The end result is the total opposite of Markonikov's rule.

• From Grignard Reagents:

Grignard reagent(R-Mg-X) is used to react with aldehydes and ketones. The Grignard reagent is added nucleophilically and then hydrolysed.

HCHO + RMgX → RCH₂OMgX + H₂O → RCH₂OH + Mg(OH)X

Chemical Reactions of Alcohol

• Alcohol reacts as a nucleophile in the following reactions (O-H bond cleavage):

a. Metals react with alkoxides and H₂ to create the corresponding alkoxides and H₂.

2R-O-H + 2Na → 2R-O-Na + H₂

b. Esterification: Alcohols form esters when they react with carboxylic acids, acid anhydrides, and acid chlorides.

• Alcohol interacts as an electrophile (C-O bond cleavage) in the following reactions:

a. Alkyl halides are formed by reacting with HX. The Lucas test, which distinguishes between 1°, 2°, and 3° alcohols, is based on this.
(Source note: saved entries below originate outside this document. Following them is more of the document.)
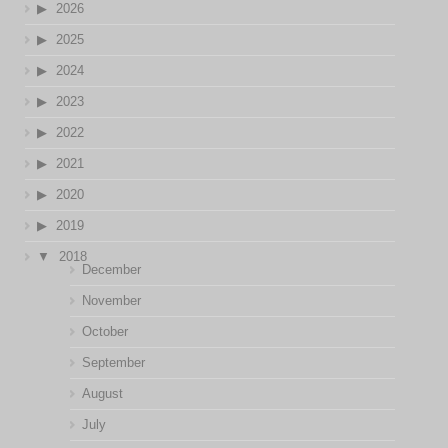
2026
2025
2024
2023
2022
2021
2020
2019
2018
December
November
October
September
August
July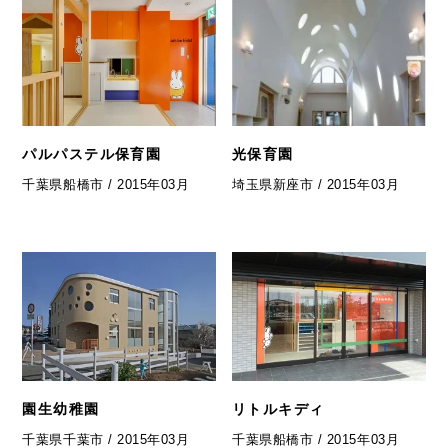
パルパステル保育園
光保育園
千葉県船橋市 / 2015年03月
埼玉県新座市 / 2015年03月
園生幼稚園
リトルキディ
千葉県千葉市 / 2015年03月
千葉県船橋市 / 2015年03月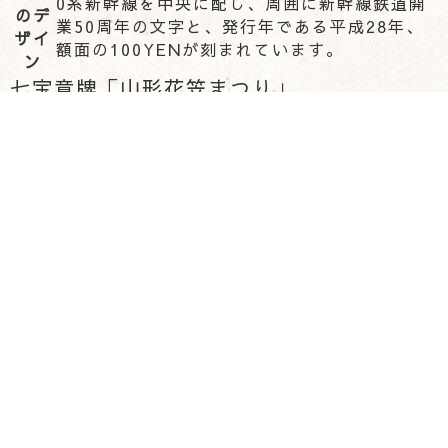
0系新幹線を中央に配し、周囲に新幹線鉄道開
のデ
業50周年の文字と、発行年である平成28年、
ザイ
額面の100YENが刻まれています。
ン
七宝章牌「山形花笠まつり」
勲章の製造には七宝技術が使われ、美しい模様がつ
けられています。金属にガラス質の素材を焼き付け
ることで装飾するこの技術は、本来腐敗を防ぐ目的
で使われてきたのです。そのため、劣化しにくく長
く良好な状態が保てることが魅力でしょう。
そんな、七宝技術を使用して作られたのが七宝章牌
「山形花笠まつり」です。
2019年9月に販売が開始
されたこの章牌は、日本の祭りシリーズの1つ
でもあ
ります。山形の夏を華やかに彩る花笠まつりをモチ
ーフにした優美な姿が楽しめる1枚です。
図柄の説明
七宝章牌「山形花笠まつり」の表面には、山形県の
暮らしを支える雄大な最上川を背景に、
花笠まつり
の踊り子がダイナミックに描かれて
います。鮮やか
な花笠と、優美な正調女踊りが七宝の豊かな色使い
によって、いきいきと表現されているのです。さら
に、裏面には最上川と花笠、紅花がデザインされ、
山形県を象徴する章牌に仕上がっています。
貨幣の仕様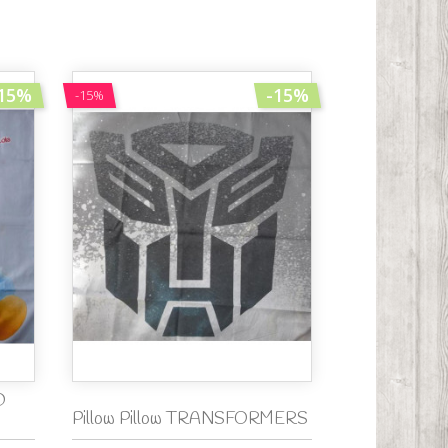
15%
-15%
-15%
D
Pillow Pillow TRANSFORMERS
As 3° alcohols easily form halides, turbidity is formed almost immediately.

b. Alkyl halides are formed by reacting with PX₃.

c. Dehydrate to create alkene in the presence of protic acid, e.g., Ethanol reacts with H₂SO₄ at 443 K to form ethylene.

Dehydration of 2° and 3° alcohols occurs under more mild conditions. The order of dehydration is:

3° > 2° > 1°

d. Aldehyde and ketone formation via oxidation or dehydrogenation

Aldehydes are formed from primary alcohols.

Carboxylic acid is formed directly by strong oxidising agents (KMnO₄).

Aldehydes are made with CrO₃ and PCC (pyrimidine chlorochromate).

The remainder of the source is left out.